Brill’s reaction to the news of Postle’s return reflected the toll that the ongoing legal saga has had.
“I’m tired and exhausted of the whole thing, to be honest with you,” said Brill. “My mind has gone from happy that I did it, and we got him off the live stream, hopefully stopping him from cheating in the way that he was cheating. I don’t know if he still is [cheating] in other ways.
“But then there are other parts of me that regret doing what I did – because of the continual harassment. I’ve seen people involved who mentally were not doing well towards the end of it all. And nothing came of it, besides all the lawyers making money from all of the lawsuits. And now he’s just still continuing to do what he wants, which is play poker. There has never been any sort of consequence for him. He’s always gotten away with it. And the fact that the poker room is just OK with it is so odd to me.”
Brill intends to go after any money that Postle cashes for in the tournament in order to recoup the money she’s owed from her legal judgment against him, and she’s already been in contact with a local attorney in the area.

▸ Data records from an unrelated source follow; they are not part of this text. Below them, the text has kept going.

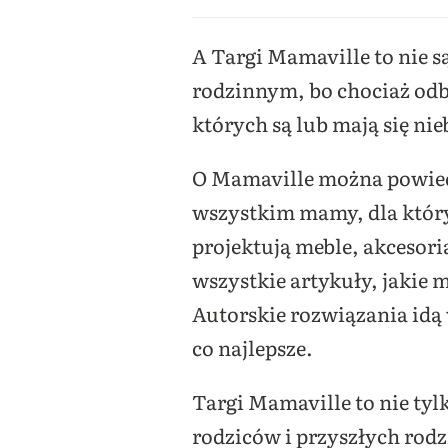
A Targi Mamaville to nie s
rodzinnym, bo chociaż odb
których są lub mają się ni
O Mamaville można powiedz
wszystkim mamy, dla któr
projektują meble, akcesor
wszystkie artykuły, jakie 
Autorskie rozwiązania idą 
co najlepsze.
Targi Mamaville to nie ty
rodziców i przyszłych rodz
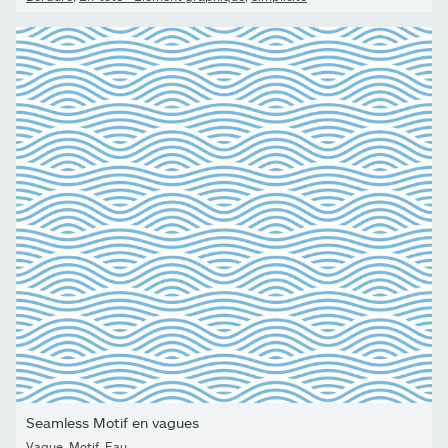
Seamless Motif en vagues
Vague
,
Motif
,
Eau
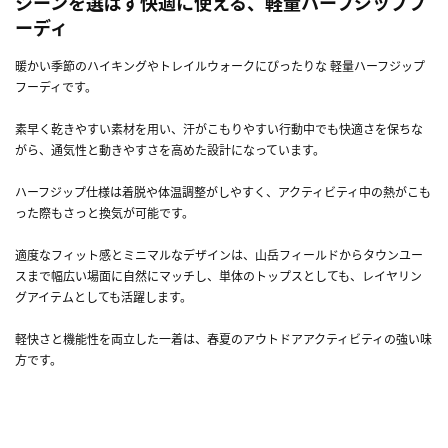
シーンを選ばず快適に使える、軽量ハーフジップフ
ーディ
暖かい季節のハイキングやトレイルウォークにぴったりな 軽量ハーフジップ
フーディです。
素早く乾きやすい素材を用い、汗がこもりやすい行動中でも快適さを保ちな
がら、通気性と動きやすさを高めた設計になっています。
ハーフジップ仕様は着脱や体温調整がしやすく、アクティビティ中の熱がこも
った際もさっと換気が可能です。
適度なフィット感とミニマルなデザインは、山岳フィールドからタウンユー
スまで幅広い場面に自然にマッチし、単体のトップスとしても、レイヤリン
グアイテムとしても活躍します。
軽快さと機能性を両立した一着は、春夏のアウトドアアクティビティの強い味
方です。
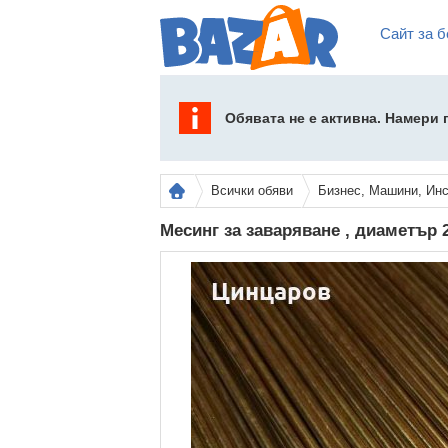
Сайт за б
Обявата не е активна. Намери
Всички обяви
Бизнес, Машини, Ин
Месинг за заваряване , диаметъ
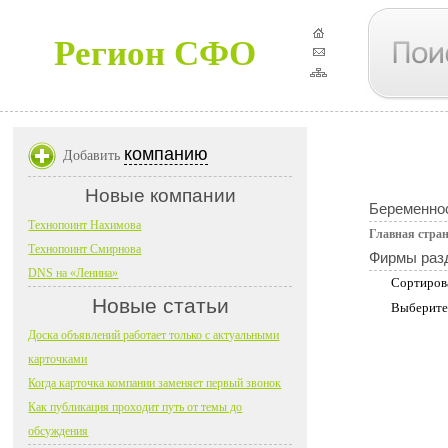
Регион СФО
компанию
Добавить
Новые компании
Беременно
Технопоинт Нахимова
Главная стра
Технопоинт Смирнова
Фирмы раз
DNS на «Ленина»
Сортиров
Новые статьи
Выберите
Доска объявлений работает только с актуальными
карточками
Когда карточка компании заменяет первый звонок
Как публикация проходит путь от темы до
обсуждения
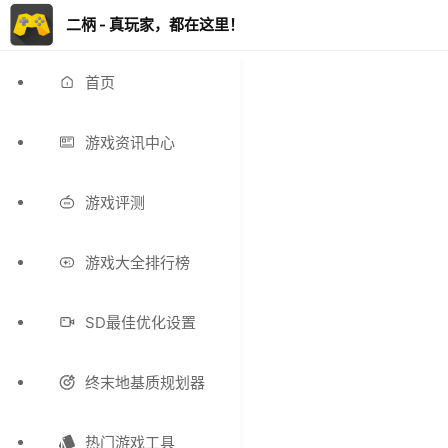
二柄 - 真玩家，都在这里！
首页
游戏资讯中心
游戏评测
游戏大全排行榜
SD最佳优化设置
终末地基质规划器
热门游戏工具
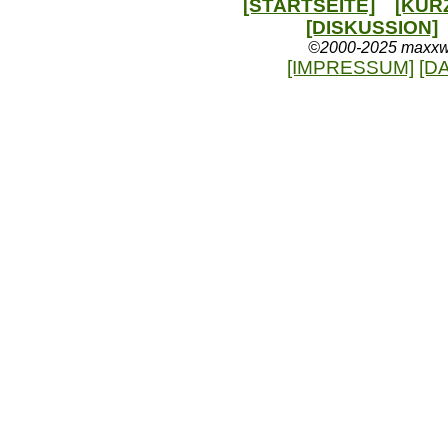
[STARTSEITE]
[KUR
[DISKUSSION]
©2000-2025 maxxweb
[IMPRESSUM]
[D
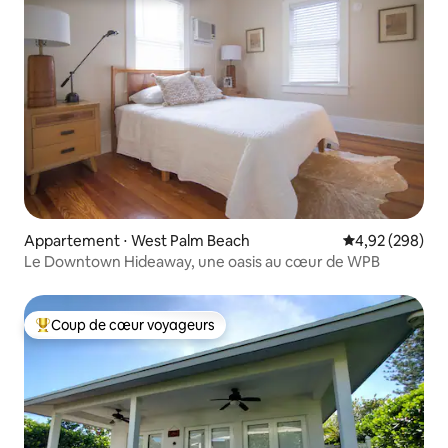
Appartement ⋅ West Palm Beach
Évaluation moy
4,92 (298)
Le Downtown Hideaway, une oasis au cœur de WPB
Coup de cœur voyageurs
Coups de cœur voyageurs les plus appréciés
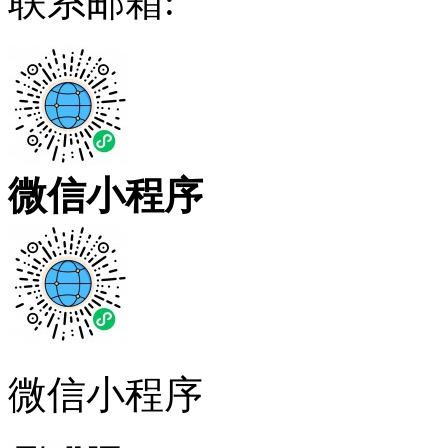
联系邮箱:
微信小程序
微信小程序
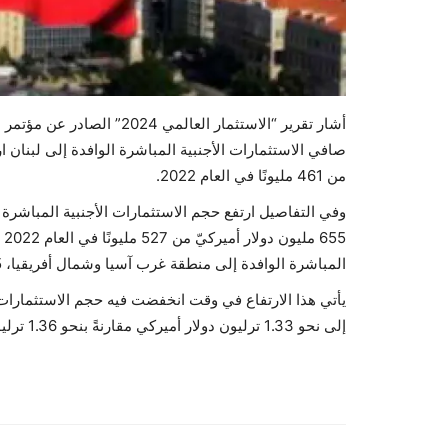
من 461 مليونًا في العام 2022.
المباشرة الوافدة إلى منطقة غرب آسيا وشمال أفريقيا، 0.05 من الاستثمارات الأجنبية المباشرة الوافدة حول العالم.
إلى نحو 1.33 ترليون دولار أميركي مقارنةً بنحو 1.36 ترليونًا في العام 2022.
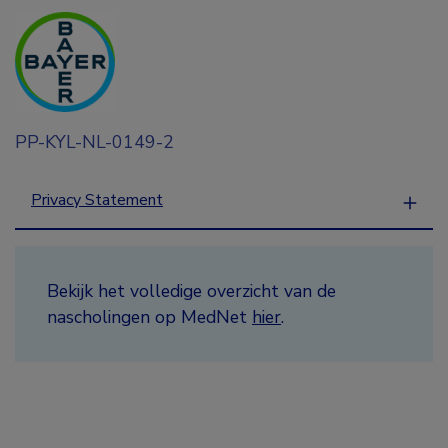
PP-KYL-NL-0149-2
Privacy Statement
Bekijk het volledige overzicht van de
nascholingen op MedNet
hier
.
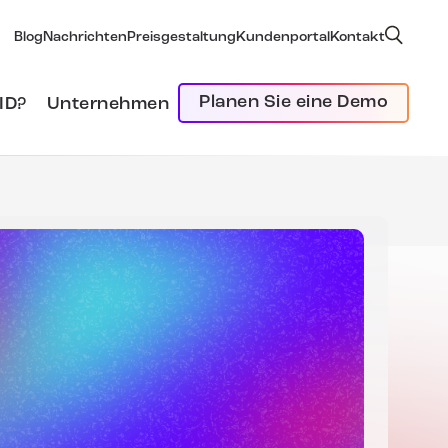
Blog
Nachrichten
Preisgestaltung
Kundenportal
Kontakt
Planen Sie eine Demo
ID?
Unternehmen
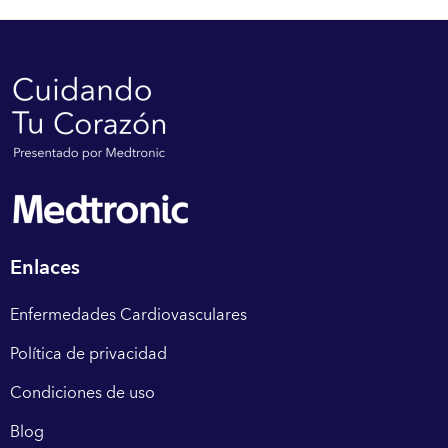
Enlaces
Enfermedades Cardiovasculares
Política de privacidad
Condiciones de uso
Blog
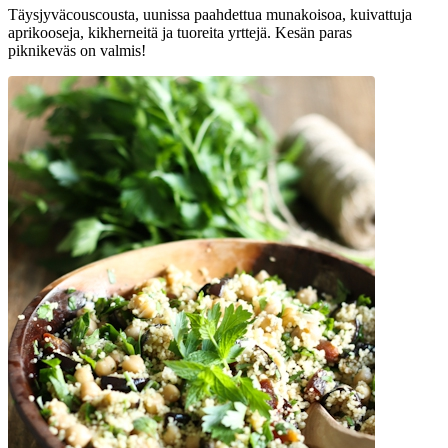
Täysjyväcouscousta, uunissa paahdettua munakoisoa, kuivattuja
aprikooseja, kikherneitä ja tuoreita yrttejä. Kesän paras
piknikeväs on valmis!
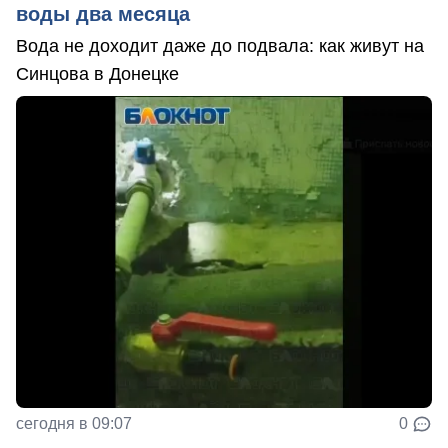
воды два месяца
Вода не доходит даже до подвала: как живут на
Синцова в Донецке
сегодня в 09:07
0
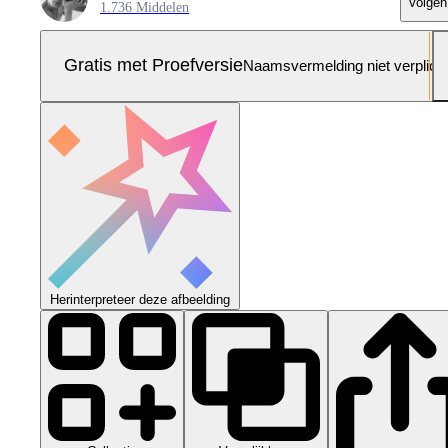
Volgen
1.736 Middelen
Gratis met Proefversie
Naamsvermelding niet verplich
Herinterpreteer deze afbeelding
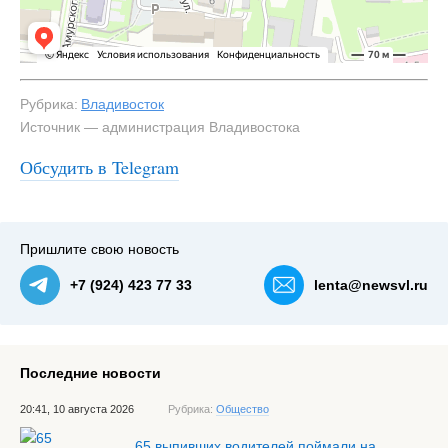
Рубрика:
Владивосток
Источник — администрация Владивостока
Обсудить в Telegram
#2
Пришлите свою новость
+7 (924) 423 77 33
lenta@newsvl.ru
Последние новости
20:41, 10 августа 2026
Рубрика:
Общество
65 выпивших водителей поймали на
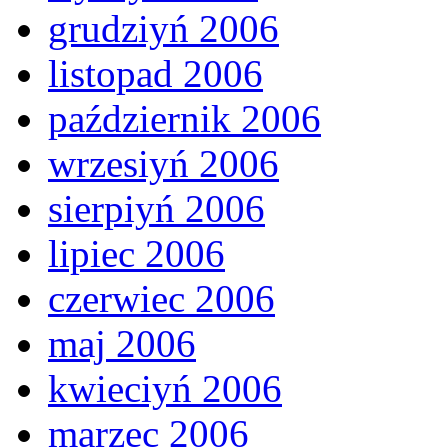
grudziyń 2006
listopad 2006
październik 2006
wrzesiyń 2006
sierpiyń 2006
lipiec 2006
czerwiec 2006
maj 2006
kwieciyń 2006
marzec 2006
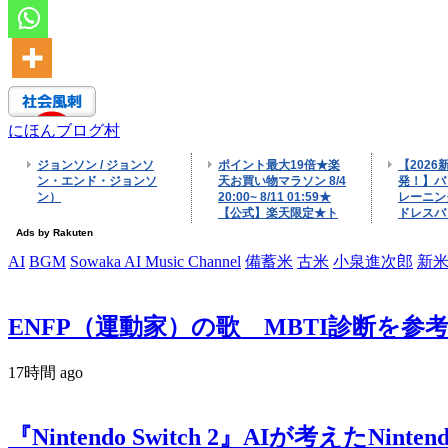
にほんブログ村
AI
BGM
Sowaka AI Music Channel
備蓄米
古米
小泉進次郎
新
ENFP（運動家）の歌 MBTI診断を参
17時間 ago
『Nintendo Switch 2』AIが考えたNintendo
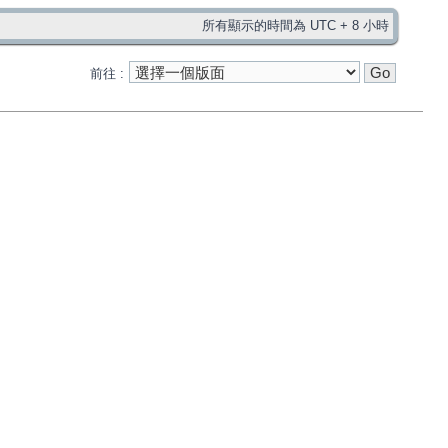
所有顯示的時間為 UTC + 8 小時
前往 :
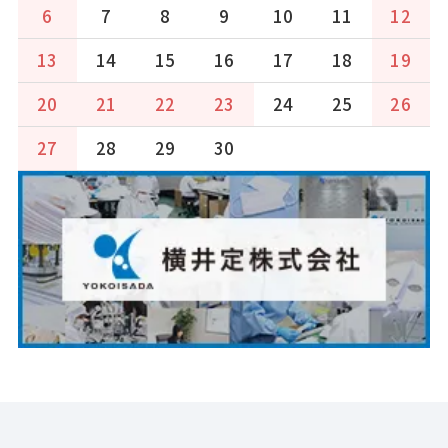
6
7
8
9
10
11
12
13
14
15
16
17
18
19
20
21
22
23
24
25
26
27
28
29
30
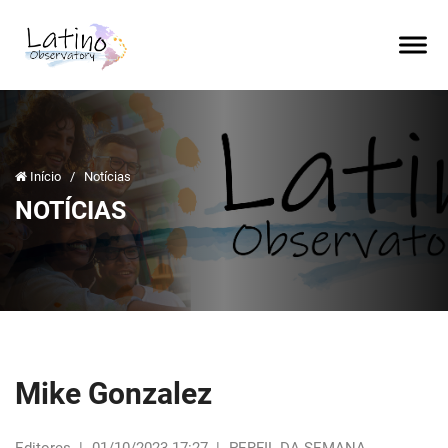
Início
/
Notícias
NOTÍCIAS
Mike Gonzalez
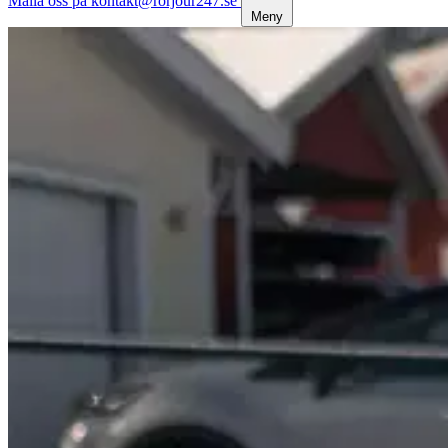
Maila oss på kontakt@rorjour247.se
Meny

“There’s a lawyer that has reached out to me, and he’s got an office in Mississippi,” Brill said. “And he said that they’re going to file some paperwork to garnish anything Mike Postle makes from that final table. But we need to submit the paperwork quickly.”
The final table of the $1,200 tournament at Beau Rivage is scheduled to resume at 4 p.m. CT local time. The first-place prize for the event is $208,400.